Task item
Transcribe only the part of the material below that begins at the line containing "Дезинсекция и дератизация" and ends at the line containing "Max Gastro terméklista", with both kept and images left out.

Data for this task
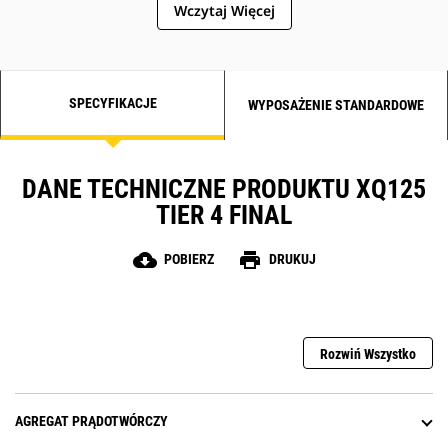
Wczytaj Więcej
SPECYFIKACJE
WYPOSAŻENIE STANDARDOWE
DANE TECHNICZNE PRODUKTU XQ125
TIER 4 FINAL
cloud_download
print
POBIERZ
DRUKUJ
Rozwiń Wszystko
AGREGAT PRĄDOTWÓRCZY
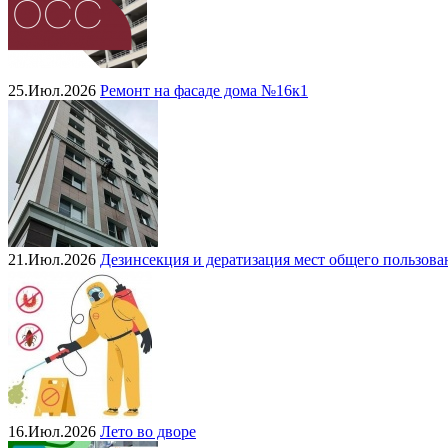
25.Июл.2026
Ремонт на фасаде дома №16к1
21.Июл.2026
Дезинсекция и дератизация мест общего пользова
16.Июл.2026
Лето во дворе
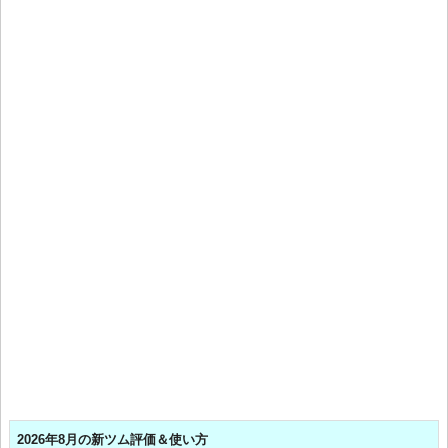
2026年8月の新ツム評価＆使い方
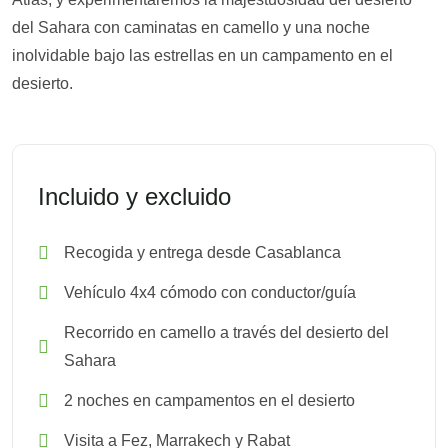
del Sahara con caminatas en camello y una noche
inolvidable bajo las estrellas en un campamento en el
desierto.
Incluido y excluido
Recogida y entrega desde Casablanca
Vehículo 4x4 cómodo con conductor/guía
Recorrido en camello a través del desierto del
Sahara
2 noches en campamentos en el desierto
Visita a Fez, Marrakech y Rabat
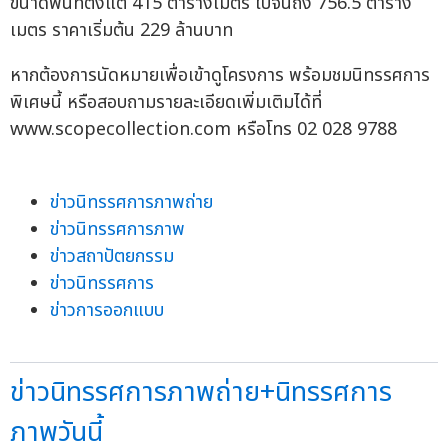
ขนาดพื้นที่ตั้งแต่ 415 ตารางเมตร ไปจนถึง 756.5 ตาราง
เมตร ราคาเริ่มต้น 229 ล้านบาท
หากต้องการนัดหมายเพื่อเข้าดูโครงการ พร้อมชมนิทรรศการ
พิเศษนี้ หรือสอบถามรายละเอียดเพิ่มเติมได้ที่
www.scopecollection.com หรือโทร 02 028 9788
ข่าวนิทรรศการภาพถ่าย
ข่าวนิทรรศการภาพ
ข่าวสถาปัตยกรรม
ข่าวนิทรรศการ
ข่าวการออกแบบ
ข่าวนิทรรศการภาพถ่าย+นิทรรศการ
ภาพวันนี้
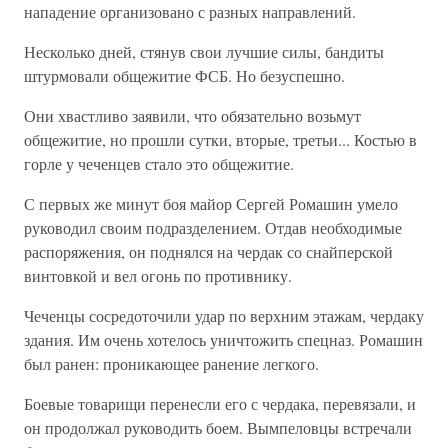
нападение организовано с разных направлений.
Несколько дней, стянув свои лучшие силы, бандиты
штурмовали общежитие ФСБ. Но безуспешно.
Они хвастливо заявили, что обязательно возьмут
общежитие, но прошли сутки, вторые, третьи... Костью в
горле у чеченцев стало это общежитие.
С первых же минут боя майор Сергей Ромашин умело
руководил своим подразделением. Отдав необходимые
распоряжения, он поднялся на чердак со снайперской
винтовкой и вел огонь по противнику.
Чеченцы сосредоточили удар по верхним этажам, чердаку
здания. Им очень хотелось уничтожить спецназ. Ромашин
был ранен: проникающее ранение легкого.
Боевые товарищи перенесли его с чердака, перевязали, и
он продолжал руководить боем. Вымпеловцы встречали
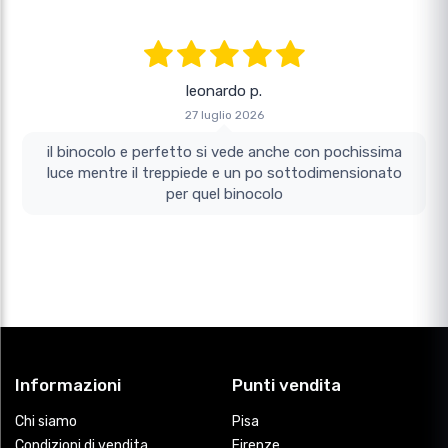
leonardo p.
27 luglio 2026
il binocolo e perfetto si vede anche con pochissima
luce mentre il treppiede e un po sottodimensionato
per quel binocolo
Informazioni
Punti vendita
Chi siamo
Pisa
Condizioni di vendita
Firenze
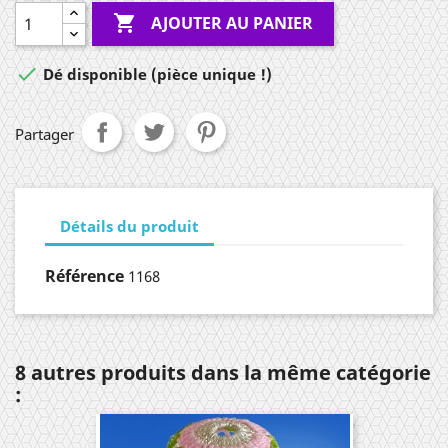

AJOUTER AU PANIER

Dé disponible (pièce unique !)
Partager
Détails du produit
Référence
1168
8 autres produits dans la même catégorie
:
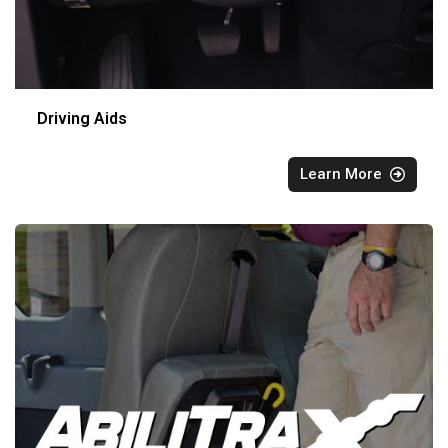
Driving Aids
Learn More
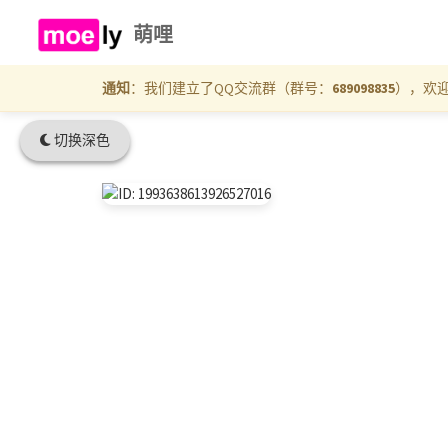
萌哩
通知
：我们建立了QQ交流群（群号：
689098835
），欢
切换深色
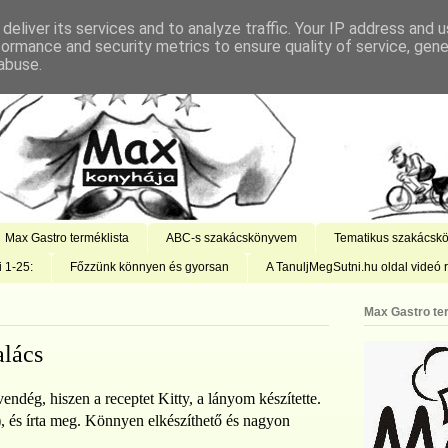
deliver its services and to analyze traffic. Your IP address and 
formance and security metrics to ensure quality of service, gen
abuse.
Max Gastro terméklista
ABC-s szakácskönyvem
Tematikus szakácsk
i 1-25:
Főzzünk könnyen és gyorsan
A TanuljMegSutni.hu oldal videó r
Max Gastro te
alács
endég, hiszen a receptet Kitty, a lányom készítette.
s), és írta meg. Könnyen elkészíthető és nagyon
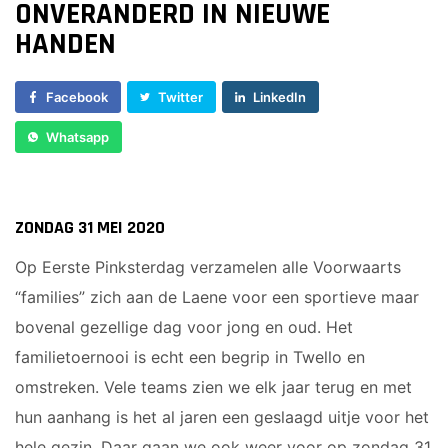
ONVERANDERD IN NIEUWE
Sponsor worden
HANDEN
Lid worden
Ledenshop
Facebook
Twitter
LinkedIn
Contact
Whatsapp
ZONDAG 31 MEI 2020
Op Eerste Pinksterdag verzamelen alle Voorwaarts
“families” zich aan de Laene voor een sportieve maar
bovenal gezellige dag voor jong en oud. Het
familietoernooi is echt een begrip in Twello en
omstreken. Vele teams zien we elk jaar terug en met
hun aanhang is het al jaren een geslaagd uitje voor het
hele gezin. Daar gaan we ook weer voor op zondag 31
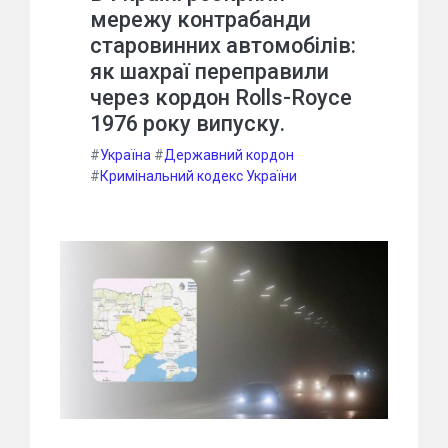
мережу контрабанди
старовинних автомобілів:
як шахраї переправили
через кордон Rolls-Royce
1976 року випуску.
#
Україна
#
Державний кордон
#
Кримінальний кодекс України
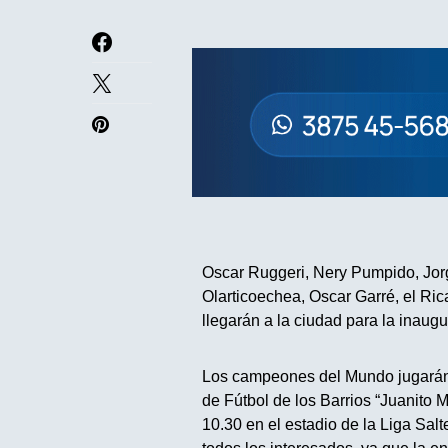
Oscar Ruggeri, Nery Pumpido, Jorg
Olarticoechea, Oscar Garré, el Rica
llegarán a la ciudad para la inaug
Los campeones del Mundo jugarán 
de Fútbol de los Barrios “Juanito 
10.30 en el estadio de la Liga Salt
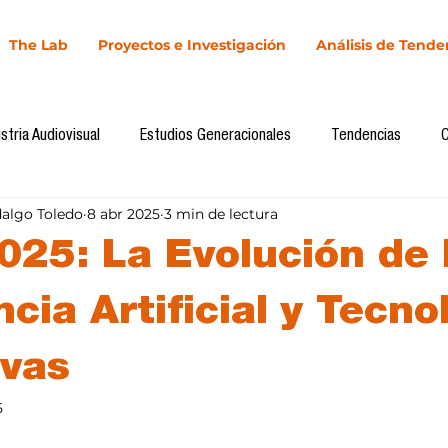
The Lab
Proyectos e Investigación
Análisis de Tende
stria Audiovisual
Estudios Generacionales
Tendencias
dalgo Toledo
8 abr 2025
3 min de lectura
l
Cultura Digital
Comunicación y Sociedad
Marketing dig
025: La Evolución de 
Comunicación
Investigación
H&NhCL
CICA/Sintaxis
ncia Artificial y Tecno
ivas
Casos de estudio
Novedades
Podcast
Video
In
5
llas.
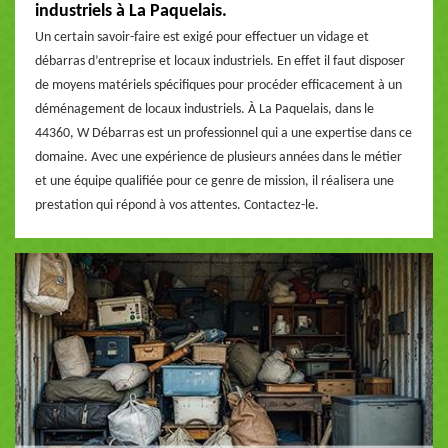
industriels à La Paquelais.
Un certain savoir-faire est exigé pour effectuer un vidage et
débarras d’entreprise et locaux industriels. En effet il faut disposer
de moyens matériels spécifiques pour procéder efficacement à un
déménagement de locaux industriels. À La Paquelais, dans le
44360, W Débarras est un professionnel qui a une expertise dans ce
domaine. Avec une expérience de plusieurs années dans le métier
et une équipe qualifiée pour ce genre de mission, il réalisera une
prestation qui répond à vos attentes. Contactez-le.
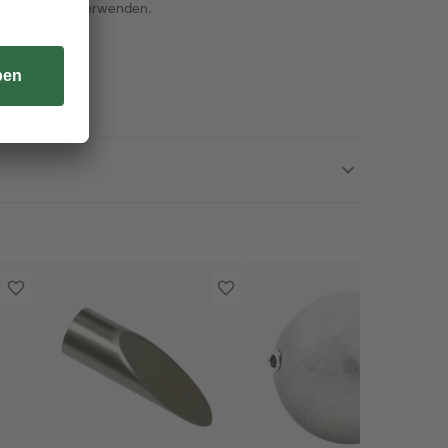
 cm 3 Träger verwenden.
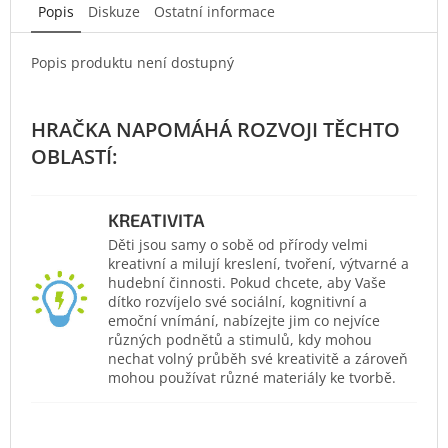
Popis
Diskuze
Ostatní informace
Popis produktu není dostupný
KREATIVITA
Děti jsou samy o sobě od přírody velmi
kreativní a milují kreslení, tvoření, výtvarné a
hudební činnosti. Pokud chcete, aby Vaše
dítko rozvíjelo své sociální, kognitivní a
emoční vnímání, nabízejte jim co nejvíce
různých podnětů a stimulů, kdy mohou
nechat volný průběh své kreativitě a zároveň
mohou používat různé materiály ke tvorbě.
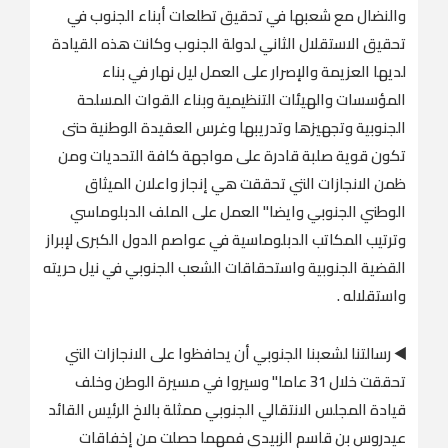
والنضال مع شعبها في تحقيق تطلعات أبناء الجنوب في
تحقيق الاستقلال الثاني لدولة الجنوب وكانت هذه القيادة
لديها العزيمة والإصرار على العمل ليل نهار في بناء
المؤسسات والهيئات التنظيمية وبناء القوات المسلحة
الجنوبية وتجهيزها وتدريبها وغرس العقيدة الوطنية حتى
تكون قوية صلبة قادرة على مواجهة كافة التحديات ومن
ظمن الانجازات التي تحققت هي إنجاز واعلان الميثاق
الوطني الجنوبي وايضا" العمل على الملف الدبلوماسي
وترتيب المكاتب الدبلوماسية في عواصم الدول الكبرى لإبراز
القضية الجنوبية واستحقاقات الشعب الجنوبي في نيل حريته
واستقلاله .
◀️ رسالتنا لشعبنا الجنوبي أن يحافظوا على الانجازات التي
تحققت خلال 31 عاما" وسيروا في مسيرة الوطن وخلف
قيادة المجلس الانتقالي الجنوبي ممثلة بالاخ الرئيس القائد
عيدروس بن قاسم الزبيدي فمهما حصلت من إخفاقات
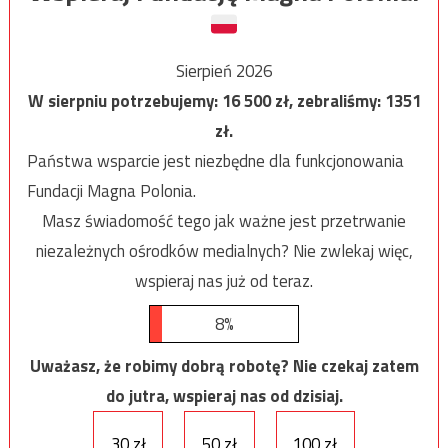
Sierpień 2026
W sierpniu potrzebujemy:
16 500
zł, zebraliśmy:
1351
zł.
Państwa wsparcie jest niezbędne dla funkcjonowania
Fundacji Magna Polonia.
Masz świadomość tego jak ważne jest przetrwanie
niezależnych ośrodków medialnych? Nie zwlekaj więc,
wspieraj nas już od teraz.
8%
Uważasz, że robimy dobrą robotę? Nie czekaj zatem
do jutra, wspieraj nas od dzisiaj.
30 zł
50 zł
100 zł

Written reply
Дезинсекция и дератизация мест общего пользова
16.Июл.2026
Лето во дворе
2026年8月の新ツム評価＆使い方
del Sahara con caminatas en camello y una noche
inolvidable bajo las estrellas en un campamento en el
desierto.
Incluido y excluido
Recogida y entrega desde Casablanca
Vehículo 4x4 cómodo con conductor/guía
Recorrido en camello a través del desierto del
Sahara
2 noches en campamentos en el desierto
Visita a Fez, Marrakech y Rabat
ขนาดพื้นที่ตั้งแต่ 415 ตารางเมตร ไปจนถึง 756.5 ตาราง
เมตร ราคาเริ่มต้น 229 ล้านบาท
หากต้องการนัดหมายเพื่อเข้าดูโครงการ พร้อมชมนิทรรศการ
พิเศษนี้ หรือสอบถามรายละเอียดเพิ่มเติมได้ที่
www.scopecollection.com หรือโทร 02 028 9788
ข่าวนิทรรศการภาพถ่าย
ข่าวนิทรรศการภาพ
ข่าวสถาปัตยกรรม
ข่าวนิทรรศการ
ข่าวการออกแบบ
ข่าวนิทรรศการภาพถ่าย+นิทรรศการ
ภาพวันนี้
нападение организовано с разных направлений.
Несколько дней, стянув свои лучшие силы, бандиты
штурмовали общежитие ФСБ. Но безуспешно.
Они хвастливо заявили, что обязательно возьмут
общежитие, но прошли сутки, вторые, третьи... Костью в
горле у чеченцев стало это общежитие.
С первых же минут боя майор Сергей Ромашин умело
руководил своим подразделением. Отдав необходимые
распоряжения, он поднялся на чердак со снайперской
винтовкой и вел огонь по противнику.
Чеченцы сосредоточили удар по верхним этажам, чердаку
здания. Им очень хотелось уничтожить спецназ. Ромашин
был ранен: проникающее ранение легкого.
Боевые товарищи перенесли его с чердака, перевязали, и
он продолжал руководить боем. Вымпеловцы встречали
leonardo p.
27 luglio 2026
il binocolo e perfetto si vede anche con pochissima
luce mentre il treppiede e un po sottodimensionato
per quel binocolo
Informazioni
Punti vendita
Chi siamo
Pisa
Condizioni di vendita
Firenze

AJOUTER AU PANIER

Dé disponible (pièce unique !)
Partager
Détails du produit
Référence
1168
8 autres produits dans la même catégorie
:
Driving Aids
Learn More
萌哩
通知
：我们建立了QQ交流群（群号：
689098835
），欢
切换深色
deliver its services and to analyze traffic. Your IP address and 
formance and security metrics to ensure quality of service, gen
abuse.
Max Gastro terméklista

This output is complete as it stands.